Marie Curie was born in Warsaw on Nov. 7, 1867, the youngest of the five children of Wladislaw and Bronislava Boguska Sklodowska. Marie was a brilliant student, gaining a gold medal upon completing her secondary education in 1883. As girls could not attend universities in Russian-dominated Poland, Marie at her father's suggestion spent a year in the country with friends. On returning to her father's house in Warsaw the next summer, she had to begin to earn her living through private tutoring, and she also became associated with the "Floating University," a group of young men and women who tried to quench their thirst for knowledge in semiclandestine sessions. In early 1886 she accepted a job as governess with a family living in Szczuki, but the intellectual loneliness she experienced there only stiffened her determination to achieve somehow her dream to become a university student. One of her sisters, Bronya, was already in Paris, successfully passing the examinations in medicine. In March 1890 she offered hospitality to Marie whose acceptance was a foregone conclusion, but it was not until September 1891 that she could leave for Paris.

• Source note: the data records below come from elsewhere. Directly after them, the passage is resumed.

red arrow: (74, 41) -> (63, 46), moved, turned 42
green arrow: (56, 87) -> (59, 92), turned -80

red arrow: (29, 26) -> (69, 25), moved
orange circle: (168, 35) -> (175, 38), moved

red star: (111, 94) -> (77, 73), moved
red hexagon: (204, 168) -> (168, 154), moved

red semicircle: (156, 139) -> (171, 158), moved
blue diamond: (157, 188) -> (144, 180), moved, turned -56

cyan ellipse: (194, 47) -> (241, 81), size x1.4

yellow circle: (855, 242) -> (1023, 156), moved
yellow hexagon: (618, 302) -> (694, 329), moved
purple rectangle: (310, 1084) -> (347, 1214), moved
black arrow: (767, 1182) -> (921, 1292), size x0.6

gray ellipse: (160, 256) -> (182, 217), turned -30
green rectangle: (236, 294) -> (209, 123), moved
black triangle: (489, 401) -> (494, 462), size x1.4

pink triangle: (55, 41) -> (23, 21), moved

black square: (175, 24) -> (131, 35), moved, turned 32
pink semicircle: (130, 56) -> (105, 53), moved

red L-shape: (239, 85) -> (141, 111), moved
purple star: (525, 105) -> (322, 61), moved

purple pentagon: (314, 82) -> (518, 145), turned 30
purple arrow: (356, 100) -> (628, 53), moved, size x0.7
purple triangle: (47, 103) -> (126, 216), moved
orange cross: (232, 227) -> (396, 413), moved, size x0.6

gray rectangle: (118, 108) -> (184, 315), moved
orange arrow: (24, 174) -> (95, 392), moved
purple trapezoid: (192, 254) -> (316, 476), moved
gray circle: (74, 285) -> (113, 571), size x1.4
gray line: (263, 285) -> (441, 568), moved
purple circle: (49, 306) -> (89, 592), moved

When classes began at the Sorbonne in Paris in early November 1891, she enrolled as a student of physics. By 1894 she was desperately looking for a laboratory where she could work on her research project, the measurement of the magnetic properties of various steel alloys, and it was suggested that she see Pierre Curie at the School of Physics and Chemistry of the University of Paris. Their first meeting was movingly recorded in the future Madame Curie's recollections: "He seemed very young to me although he was then age thirty-five. I was struck by the expression of his clear gaze and by a slight appearance of carelessness in his lofty stature. His rather slow, reflective words, his simplicity, and his smile, at once grave and young, inspired confidence. A conversation began between us and became friendly; its object was some questions of science upon which I was happy to ask his opinion."
Although she was insistent from the very start that she would go back to Poland in half a year to assist her subjugated country in whatever way she could, Pierre Curie was most intent to see her more and more often. The result was that she returned to Paris in October 1894 after spending the summer months in Poland. The next summer witnessed their wedding and the beginning of a most extraordinary partnership in scientific work. By mid-1897 Curie could list as her scientific achievements two university degrees, a fellowship, and a monograph on the magnetization of tempered steel. Their first daughter, lrène, had just been born, and it was in that euphoric atmosphere that the Curies' attention turned to the mysterious radiation from uranium recently discovered by Antoine Henri Becquerel. It was Curie's hunch that the radiation was an atomic property and therefore had to be present in some other elements as well. Her search soon established the fact of a similar radiation from thorium, and the historic word "radioactivity" was coined by her.
While searching for other sources of radioactivity, the Curies had before long to turn their attention to pitchblende, a mineral well known for its uranium content. To their immense surprise the radioactivity of pitchblende far exceeded the combined radioactivity of the uranium and thorium contained in it. From their laboratory two papers reached the Academy of Sciences within 6 months. The first, read at the meeting of July 18, 1898, announced the discovery of a new radioactive element, which the Curies named polonium after Curie's native country. The other paper, announcing the discovery of radium, was read at the December 26 meeting.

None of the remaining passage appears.